SM Are Christian values too expensive for our welfare system?

PS The current crisis in healthcare has complex causes. Much of the rising burden of disease is a consequence of poor lifestyle choices, such as people literally eating, smoking, drinking and drugging themselves to death. There is little money free to invest in care, because we are spending our financial resources on the wrong things or living way beyond our means.
   This is compounded by the breakdown of the family. I believe that the root cause is that as a society we are increasingly turning our back on God, so the supports of family, church and community are no longer there.
   Christian faith has huge benefits for health, because it has a huge impact on lifestyle choices; people are more likely to avoid or delay many of the diseases that are costly to our health service.
   If more people in Britain lived according to Christian values, there would be less medical need and much more money available to care for the sick and dependent.

SM What issue did you take with Terry Prachett’s recent BBC documentary on assisted suicide?

PS The BBC has become something of a cheer-leader for assisted suicide. This was the fifth BBC documentary in three years that portrayed assisted suicide or euthanasia in a positive light. We are disturbed by the bias of our national broadcaster, which has an obligation to remain impartial.
   The programme also breached both national and international guidelines on suicide portrayal and posed a great risk to vulnerable people by fuelling the well-documented phenomena of suicide contagion and copycat suicide.

SM How should the media approach this subject?

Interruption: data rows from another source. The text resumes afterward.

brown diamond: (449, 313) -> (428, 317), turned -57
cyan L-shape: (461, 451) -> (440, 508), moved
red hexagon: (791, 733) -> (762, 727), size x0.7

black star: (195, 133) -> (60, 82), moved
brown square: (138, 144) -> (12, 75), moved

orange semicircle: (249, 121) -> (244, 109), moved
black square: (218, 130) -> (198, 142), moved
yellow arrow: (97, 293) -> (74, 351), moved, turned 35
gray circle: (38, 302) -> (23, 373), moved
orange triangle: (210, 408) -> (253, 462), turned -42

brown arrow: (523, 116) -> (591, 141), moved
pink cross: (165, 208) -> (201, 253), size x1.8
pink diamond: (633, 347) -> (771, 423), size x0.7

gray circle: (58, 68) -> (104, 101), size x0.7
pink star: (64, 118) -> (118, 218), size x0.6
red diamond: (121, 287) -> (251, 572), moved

PS The BBC’s own editorial guidelines on portrayal of suicide are very clear. They call for, ‘great sensitivity’; ‘factual reporting and fictional portrayal of suicide, attempted suicide and self-harm have the potential to make such actions appear possible, and even appropriate, to the vulnerable’.
   The World Health Organisation’s guidance is equally unambiguous: ‘Don’t publish photographs or suicide notes. Don’t report specific details of the method used. Don’t give simplistic reasons. Don’t glorify or sensationalise suicide’.

SM Can you give examples?

PS Media stories about how people coped positively with suicidal feelings lead to a decrease in levels of suicide in the general population. Researchers have named this protective effect the ‘Papageno effect’, in honour of the character in Mozart’s opera The magic flute. When Papageno fears that he has lost his love, Papagena, he prepares to kill himself. But three boys save him at the last minute by helping him to find purpose in his suffering.

SM Are euthanasia, abortion and bioethics matters of conscience?

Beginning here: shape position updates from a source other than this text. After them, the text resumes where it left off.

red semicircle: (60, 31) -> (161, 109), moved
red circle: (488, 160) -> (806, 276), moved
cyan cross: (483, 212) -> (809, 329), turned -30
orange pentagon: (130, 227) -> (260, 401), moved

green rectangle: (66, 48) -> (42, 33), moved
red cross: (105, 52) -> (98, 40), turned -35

PS The Bible teaches us that human beings are made in the image of God and infinitely precious — meaning worthy of respect, protection, empathy and compassion. The sixth commandment ‘You shall not kill’ is based on this idea and forbids taking the lives of innocent human beings, even if they request us.
   For centuries the laws of our country have been based on these biblical concepts. Moral issues are not simply matters of individual conscience.
   It takes a huge amount of grace, courage and character to obey God in tough, costly decisions, but that doesn’t mean that it should not be clearly and unambiguously taught. That is why there is so much moral teaching throughout Scripture.

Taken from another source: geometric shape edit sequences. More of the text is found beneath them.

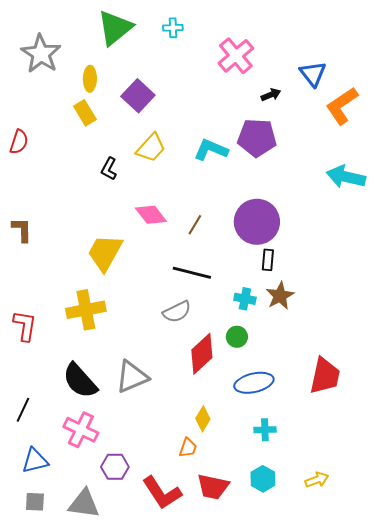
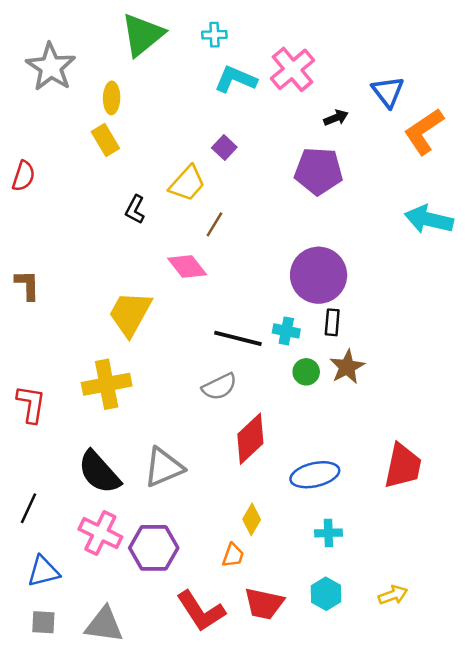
purple square: (138, 96) -> (224, 147), moved, size x0.6
cyan L-shape: (211, 150) -> (235, 79), moved
brown line: (195, 225) -> (214, 224), moved
cyan cross: (245, 299) -> (286, 331), moved
green circle: (237, 337) -> (306, 372), moved
purple hexagon: (115, 467) -> (154, 548), moved, size x1.4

SM How can everyday believers make a difference?

PS God uses weak and ordinary people to do great things. The smallest step of faithful obedience by God’s grace can turn the course of history. God can use day-to-day decisions to advance his kingdom in and through us. Nothing done in his service is ever in vain and our job is to be faithful to him where he has placed us and trust the results to him.

SM What verses inspire you?

PS Too many to mention really, but here are just a few: Luke 4:18-19 — the Nazareth manifesto; 1 Corinthians 15:58 — never give up; 2 Corinthians 8:9 — Jesus our model; 2 Corinthians 12:9 — strength in weakness; Proverbs 31:8 -9 — speaking up for the weak.